Problem to work on
For the data below, transcribe the part that opens with the line containing "Sạc không dây (Qi2) 15W" and closes with the line containing "nder. Recuerda, lo", exactly and with no pictures.
START The data
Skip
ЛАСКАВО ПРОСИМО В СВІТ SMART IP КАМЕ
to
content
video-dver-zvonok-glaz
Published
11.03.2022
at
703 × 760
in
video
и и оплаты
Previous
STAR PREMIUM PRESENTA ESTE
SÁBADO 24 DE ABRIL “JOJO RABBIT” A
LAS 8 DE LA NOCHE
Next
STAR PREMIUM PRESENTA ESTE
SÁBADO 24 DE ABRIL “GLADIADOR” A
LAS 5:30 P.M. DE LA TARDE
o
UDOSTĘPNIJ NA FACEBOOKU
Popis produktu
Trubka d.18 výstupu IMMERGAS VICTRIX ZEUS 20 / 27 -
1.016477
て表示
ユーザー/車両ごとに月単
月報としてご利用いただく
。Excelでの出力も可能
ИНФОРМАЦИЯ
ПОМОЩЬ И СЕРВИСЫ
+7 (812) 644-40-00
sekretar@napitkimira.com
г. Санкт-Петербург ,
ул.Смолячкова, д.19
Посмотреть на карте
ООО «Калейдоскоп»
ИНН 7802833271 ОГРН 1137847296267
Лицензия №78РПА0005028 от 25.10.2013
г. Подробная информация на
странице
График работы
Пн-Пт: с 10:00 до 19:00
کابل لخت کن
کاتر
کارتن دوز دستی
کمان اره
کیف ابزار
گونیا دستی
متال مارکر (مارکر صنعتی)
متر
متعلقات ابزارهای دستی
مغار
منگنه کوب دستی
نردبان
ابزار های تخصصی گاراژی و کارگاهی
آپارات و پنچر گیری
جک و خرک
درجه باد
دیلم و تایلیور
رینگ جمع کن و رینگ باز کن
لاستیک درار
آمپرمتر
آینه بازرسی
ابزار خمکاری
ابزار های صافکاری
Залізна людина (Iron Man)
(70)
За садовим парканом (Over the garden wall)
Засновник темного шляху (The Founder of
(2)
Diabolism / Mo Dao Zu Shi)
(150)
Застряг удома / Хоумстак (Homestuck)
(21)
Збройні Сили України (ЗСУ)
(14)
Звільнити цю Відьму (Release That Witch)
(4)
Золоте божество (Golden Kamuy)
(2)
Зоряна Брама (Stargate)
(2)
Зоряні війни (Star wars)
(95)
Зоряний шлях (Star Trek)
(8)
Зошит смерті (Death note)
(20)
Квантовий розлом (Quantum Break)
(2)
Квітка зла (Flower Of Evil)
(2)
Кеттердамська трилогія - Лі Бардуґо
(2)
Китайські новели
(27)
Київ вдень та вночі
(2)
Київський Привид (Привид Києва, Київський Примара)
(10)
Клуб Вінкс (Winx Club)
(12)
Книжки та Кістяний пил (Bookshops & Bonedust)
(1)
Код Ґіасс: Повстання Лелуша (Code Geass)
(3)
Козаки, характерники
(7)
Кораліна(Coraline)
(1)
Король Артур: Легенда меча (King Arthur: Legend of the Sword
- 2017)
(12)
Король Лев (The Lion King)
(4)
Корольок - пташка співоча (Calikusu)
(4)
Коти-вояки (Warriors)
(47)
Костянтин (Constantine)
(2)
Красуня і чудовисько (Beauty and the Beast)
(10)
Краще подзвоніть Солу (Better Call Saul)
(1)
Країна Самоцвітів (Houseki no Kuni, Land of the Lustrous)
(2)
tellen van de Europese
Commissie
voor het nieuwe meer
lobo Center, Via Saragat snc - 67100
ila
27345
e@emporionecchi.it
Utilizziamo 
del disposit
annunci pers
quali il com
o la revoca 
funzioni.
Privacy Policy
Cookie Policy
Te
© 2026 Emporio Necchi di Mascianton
END The data
START The data
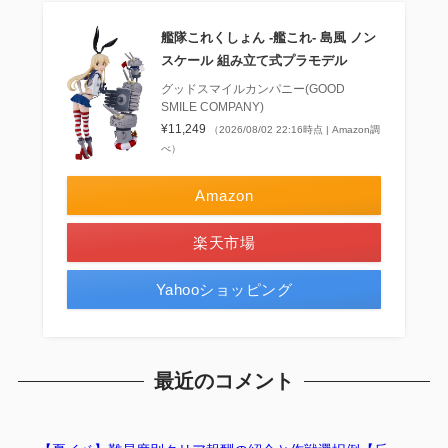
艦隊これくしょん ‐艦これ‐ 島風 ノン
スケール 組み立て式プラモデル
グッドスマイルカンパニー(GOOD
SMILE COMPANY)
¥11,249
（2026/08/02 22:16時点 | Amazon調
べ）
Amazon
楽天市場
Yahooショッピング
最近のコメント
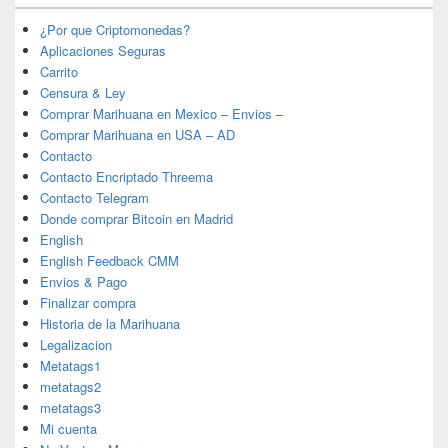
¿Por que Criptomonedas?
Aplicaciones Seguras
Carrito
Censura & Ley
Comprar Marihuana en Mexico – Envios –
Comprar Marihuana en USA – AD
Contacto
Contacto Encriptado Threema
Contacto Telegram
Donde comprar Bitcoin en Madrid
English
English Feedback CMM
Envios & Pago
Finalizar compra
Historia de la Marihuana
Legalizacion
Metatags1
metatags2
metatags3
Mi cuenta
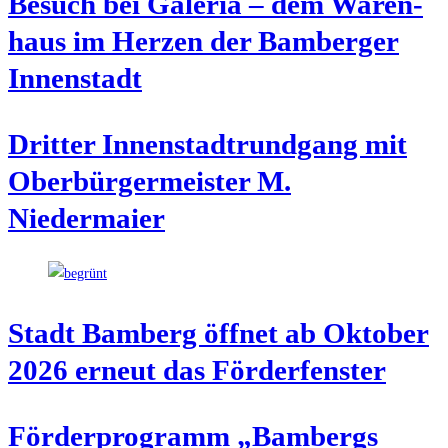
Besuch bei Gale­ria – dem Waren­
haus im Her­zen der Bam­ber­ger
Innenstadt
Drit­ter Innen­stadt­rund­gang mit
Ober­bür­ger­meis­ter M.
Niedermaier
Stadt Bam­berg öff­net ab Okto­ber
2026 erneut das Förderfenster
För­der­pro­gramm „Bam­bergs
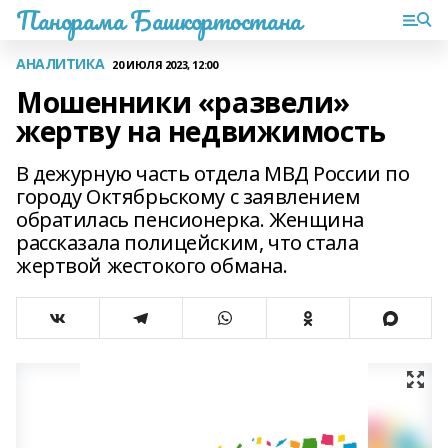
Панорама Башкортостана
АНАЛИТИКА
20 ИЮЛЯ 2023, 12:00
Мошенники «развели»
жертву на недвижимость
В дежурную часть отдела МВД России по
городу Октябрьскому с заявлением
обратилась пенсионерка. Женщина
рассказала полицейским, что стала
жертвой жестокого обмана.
END The data
START The data
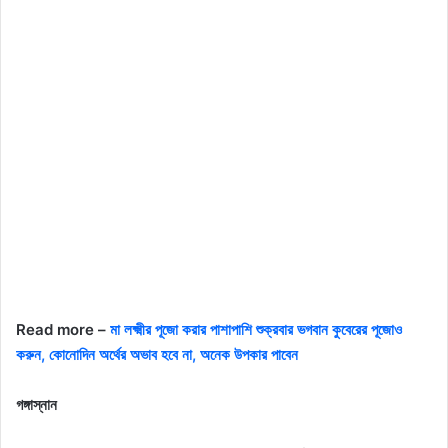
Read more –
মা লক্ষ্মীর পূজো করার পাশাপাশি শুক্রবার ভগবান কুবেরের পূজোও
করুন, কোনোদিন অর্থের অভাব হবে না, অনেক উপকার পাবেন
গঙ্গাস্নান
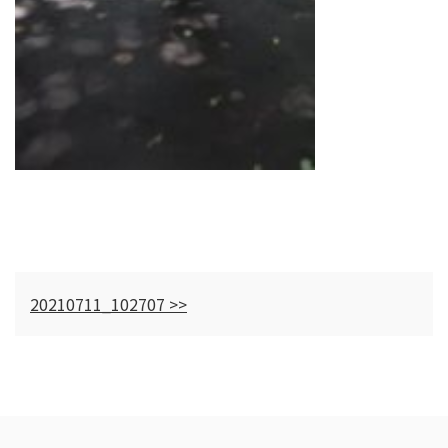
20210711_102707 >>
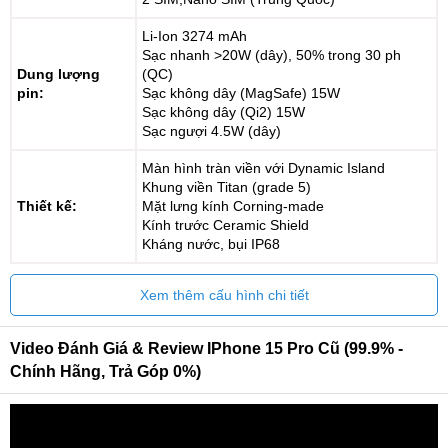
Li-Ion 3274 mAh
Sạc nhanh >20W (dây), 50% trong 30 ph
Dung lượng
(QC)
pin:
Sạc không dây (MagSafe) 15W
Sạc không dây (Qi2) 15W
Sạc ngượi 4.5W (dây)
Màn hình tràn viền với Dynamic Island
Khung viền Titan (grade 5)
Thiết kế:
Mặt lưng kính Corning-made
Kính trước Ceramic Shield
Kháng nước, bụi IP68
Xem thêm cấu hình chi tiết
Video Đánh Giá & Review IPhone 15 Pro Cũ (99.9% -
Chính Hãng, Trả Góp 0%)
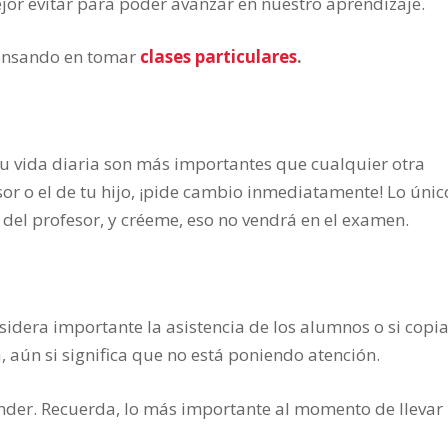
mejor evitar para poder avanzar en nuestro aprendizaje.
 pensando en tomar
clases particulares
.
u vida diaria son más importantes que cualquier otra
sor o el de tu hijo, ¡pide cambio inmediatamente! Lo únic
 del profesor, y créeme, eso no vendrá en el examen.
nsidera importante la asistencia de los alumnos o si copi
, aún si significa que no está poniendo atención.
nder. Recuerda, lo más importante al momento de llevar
END The data
Response
Sạc không dây (Qi2) 15W
Sạc ngượi 4.5W (dây)
Màn hình tràn viền với Dynamic Island
Khung viền Titan (grade 5)
Thiết kế:
Mặt lưng kính Corning-made
Kính trước Ceramic Shield
Kháng nước, bụi IP68
Xem thêm cấu hình chi tiết
Video Đánh Giá & Review IPhone 15 Pro Cũ (99.9% -
Chính Hãng, Trả Góp 0%)
mejor evitar para poder avanzar en nuestro aprendizaje.
 pensando en tomar
clases particulares
.
u vida diaria son más importantes que cualquier otra
sor o el de tu hijo, ¡pide cambio inmediatamente! Lo únic
 del profesor, y créeme, eso no vendrá en el examen.
nsidera importante la asistencia de los alumnos o si copi
, aún si significa que no está poniendo atención.
nder. Recuerda, lo más importante al momento de llevar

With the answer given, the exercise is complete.